Butter’s origins are likely more humble, though. Rumor has it a nomad made the first batch by accident. He probably tied a sheepskin bag of milk to his horse and, after a day of jostling, discovered the handy transformation so many generations have noticed and learned to apply: Churned milk fat solidifies into something amazing. The oldest known butter-making technique still in use today is remarkably similar: Farmers in Syria skin a goat, tie the hide up tight, then fill it with milk and begin shaking.

            Although some of the earliest records of butter consumption come from Roman and Arabian sources, Mediterranean people have always favored oil in their cooking. Butter, it seems, was the fat of choice for the tribes of northern Europe — so much so that Anaxandrides, the Greek poet, derisively referred to barbarians from the north as “butter-eaters.” Climate likely played a key role in regional tastes, as the cool weather at northern latitudes allowed people to store butter longer than Mediterranean cultures could. By the 12th century, the butter business was booming across northern Europe. Records show that Scandinavian merchants exported tremendous amounts each year, making the spread a central part of their economy. Butter was so essential to life in Norway, for example, that the King demanded a full bucket every year as a tax.

By the Middle Ages, eaters across much of Europe were hooked. Butter was popular among peasants as a cheap source of nourishment and prized by nobility for the richness it added to cooked meats and vegetables. For one month out of each year, however, the mostly-Christian Europeans made due without their favorite fat. Until the 1600s, butter-eating was banned during Lent. For northern Europeans without access to cooking oils, meal-making could be a struggle during the weeks before Easter. Butter proved so necessary to cooking, in fact, that the wealthy often paid the Church a hefty tithe for permission to eat the fat during the month of self-denial. Demand for this perk was so high that in Rouen, in northwestern France, the Cathedral’s Tour de Beurre — or Butter Tower — was financed and built with such tithes.

Motte de Beurre, Antoine Vollon, c.1880, National Gallery of Art

Across the English Channel in Ireland, butter was so critical to the Irish economy that merchants opened a Butter Exchange in Cork to help regulate the trade. Today, barrels of ancient Irish butter, which were traditionally buried in bogs for aging, are among the most common archeological finds in the Emerald Isle. In France, butter was in such high demand by the 19th century that Emperor Napoleon III offered a large prize for anyone who could manufacture a substitute.
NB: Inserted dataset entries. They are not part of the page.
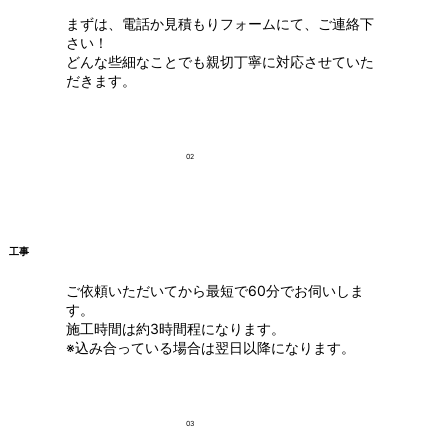
まずは、電話か見積もりフォームにて、ご連絡下
さい！
どんな些細なことでも親切丁寧に対応させていた
だきます。
02
工事
ご依頼いただいてから最短で60分でお伺いしま
す。
施工時間は約3時間程になります。
※込み合っている場合は翌日以降になります。
03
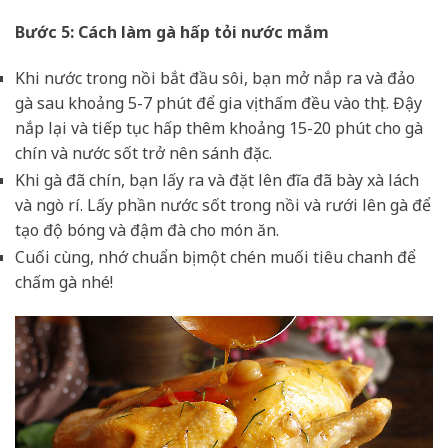
Bước 5: Cách làm gà hấp tỏi nước mắm
Khi nước trong nồi bắt đầu sôi, bạn mở nắp ra và đảo
gà sau khoảng 5-7 phút để gia vị thấm đều vào thịt. Đậy
nắp lại và tiếp tục hấp thêm khoảng 15-20 phút cho gà
chín và nước sốt trở nên sánh đặc.
Khi gà đã chín, bạn lấy ra và đặt lên đĩa đã bày xà lách
và ngò rí. Lấy phần nước sốt trong nồi và rưới lên gà để
tạo độ bóng và đậm đà cho món ăn.
Cuối cùng, nhớ chuẩn bị một chén muối tiêu chanh để
chấm gà nhé!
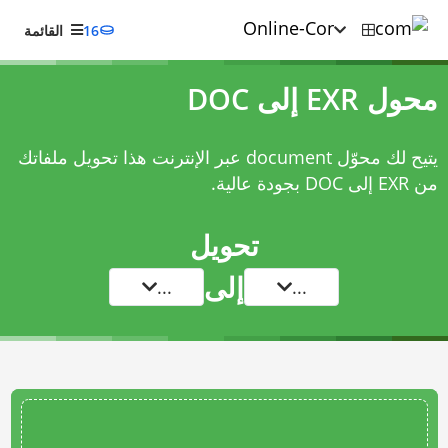
16
القائمة
محول EXR إلى DOC
يتيح لك محوّل document عبر الإنترنت هذا تحويل ملفاتك
من EXR إلى DOC بجودة عالية.
تحويل
إلى
...
...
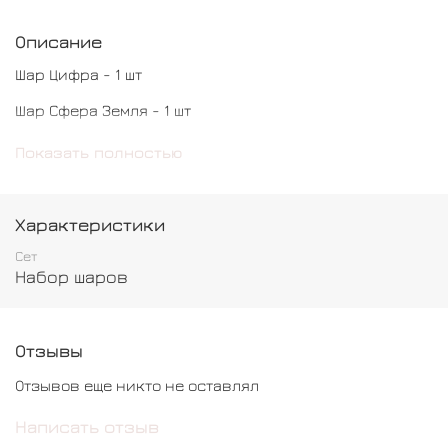
Описание
Шар Цифра - 1 шт
Шар Сфера Земля - 1 шт
Шар Круг - 2 шт
Показать полностью
Шар Звезда с индивидуальной надписью - 1 шт
Шар с конфетти - 3 шт
Характеристики
Шар хром - 3 шт
Сет
Набор шаров
Кристальный шар гигант с индивидуальной
надписью - 1 шт
Отзывы
Отзывов еще никто не оставлял
Написать отзыв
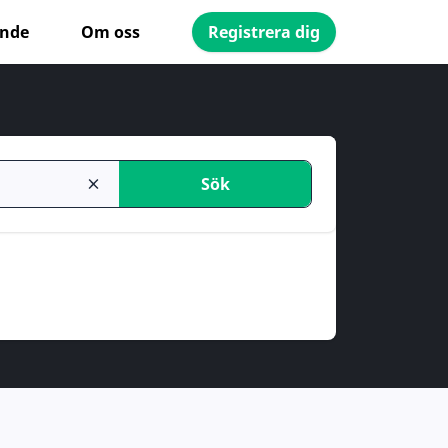
ande
Om oss
Registrera dig
Sök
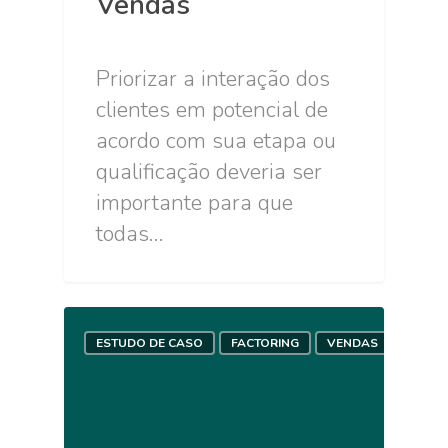
Vendas
Priorizar a interação dos
clientes em potencial de
acordo com sua etapa ou
qualificação deveria ser
importante para que
todas…
ESTUDO DE CASO
FACTORING
VENDAS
In 1869, a French chemist won the award for a new spread made of rendered beef fat and flavored with milk. He called it “oleomargarine,” later shortened to just margarine.  

Across the Atlantic, butter consumption started with the pilgrims, who packed several barrels for their journey on the Mayflower. During the next three centuries, butter became a staple of the American farm.  At the turn of the 20th century, Americans’ annual consumption was an astonishing 18 pounds of butter per capita—nearly a stick and a half per person per week!

The Great Depression and World War II challenged America’s love affair with butter. The turmoil brought shortages and rationing, and margarine — now made with vegetable oil and yellow food coloring — became a cheaper option for American families. Butter consumption took a nosedive. In addition, dieticians and the USDA began promoting a low-fat diet in the 1980s, and butter became déclassé. By 1997, consumption had fallen to 4.1 pounds per capita per year.

Since then, however, butter has staged a comeback. Researchers have discovered that the ingredients in old-style margarine are significantly worse for heart health than the saturated fats found in natural butter. The news has lured more and more Americans back to their buttery traditions. The passion for delectable cuisine is bolstering consumption once again as artisanal butters appear in chilled grocery cases across the country. And at top restaurants around the globe, chefs are doing extraordinary things with this millennia-old food, creating an exciting new page in the history of butter.